Monitor model performance and usage:

```python
# Get statistics for all models
stats = manager._usage_tracker.get_all_stats()

for model_idx, stat in stats.items():
    print(f"\nModel {model_idx} ({models[model_idx]._llm_type}):")
    print(f"  Total requests: {stat.total_requests}")
    print(f"  Successful: {stat.successful_requests}")
    print(f"  Failed: {stat.failed_requests}")
    
    if stat.total_requests > 0:
        success_rate = stat.successful_requests / stat.total_requests
        print(f"  Success rate: {success_rate:.2%}")
    
    print(f"  Total tokens: {stat.total_tokens}")
    
    if stat.last_used:
        import datetime
        last_used = datetime.datetime.fromtimestamp(stat.last_used)
        print(f"  Last used: {last_used}")

# Get statistics for a specific model
model_0_stats = manager._usage_tracker.get_stats(0)
print(f"Model 0 has handled {model_0_stats.total_requests} requests")
```

## Advanced Configuration

### Complete Configuration Example

```python
from langchain_fused_model import MultiModelManager, ModelConfig, RoutingStrategy

configs = [
    ModelConfig(
        priority=100,              # Highest priority
        max_rpm=60,                # Rate limits
        max_rps=2,
        cost_per_1k_tokens=0.03,   # Cost tracking
        timeout=30.0,              # Request timeout
        retry_on_errors=[          # Custom retry conditions
            TimeoutError,
            ConnectionError,
        ]
    ),
    ModelConfig(
        priority=50,
        max_rpm=120,
        max_rps=5,
        cost_per_1k_tokens=0.002,
        timeout=20.0,
    ),
]

manager = MultiModelManager(
    models=models,
    model_configs=configs,
    strategy=RoutingStrategy.PRIORITY,
    default_fallback=True
)
```

### Logging Configuration

The package uses Python's standard logging module:

```python
import logging

# Enable debug logging to see model selection decisions
logging.basicConfig(level=logging.DEBUG)
logger = logging.getLogger('langchain_fused_model')
logger.setLevel(logging.DEBUG)

# Now you'll see detailed logs about model selection and fallback
response = manager.invoke("Test prompt")
```

## Examples

Check out the `examples/` directory for Jupyter notebooks demonstrating:

- **basic_usage.ipynb**: Getting started with MultiModelManager
- **routing_strategies.ipynb**: Comparing all routing strategies
- **structured_output.ipynb**: Working with Pydantic models and structured data

## Requirements

- Python 3.8+
- langchain-core >= 0.1.0
- pydantic >= 2.0.0

Optional dependencies for specific providers:
- langchain-openai (for OpenAI models)
- langchain-anthropic (for Anthropic models)
- langchain-google-genai (for Google models)

## Contributing

Contributions are welcome! Please see [CONTRIBUTING.md](CONTRIBUTING.md) for guidelines.

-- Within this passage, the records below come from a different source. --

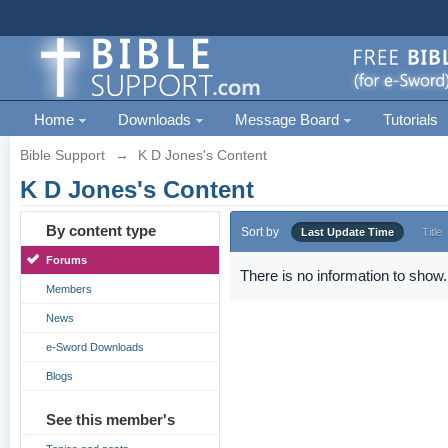
Home
Downloads
Message Board
Tutorials
Bible Support
→
K D Jones's Content
K D Jones's Content
By content type
Sort by
Last Update Time
Title
Forums
There is no information to show.
Members
News
e-Sword Downloads
Blogs
See this member's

To set up for development:

```bash
git clone https://github.com/yourusername/langchain-fused-model
cd langchain-fused-model
pip install -e ".[dev]"
pytest tests/
```

## License

MIT License - see [LICENSE](LICENSE) file for details.

## Support

- **GitHub Issues**: https://github.com/yourusername/langchain-fused-model/issues
- **Documentation**: https://github.com/yourusername/langchain-fused-model#readme
- **Examples**: See the `examples/` directory for Jupyter notebooks

---

**Note**: This package is designed to work with any LangChain-compatible ChatModel. Make sure to install the appropriate provider packages (e.g., `langchain-openai`, `langchain-anthropic`) for the models you want to use.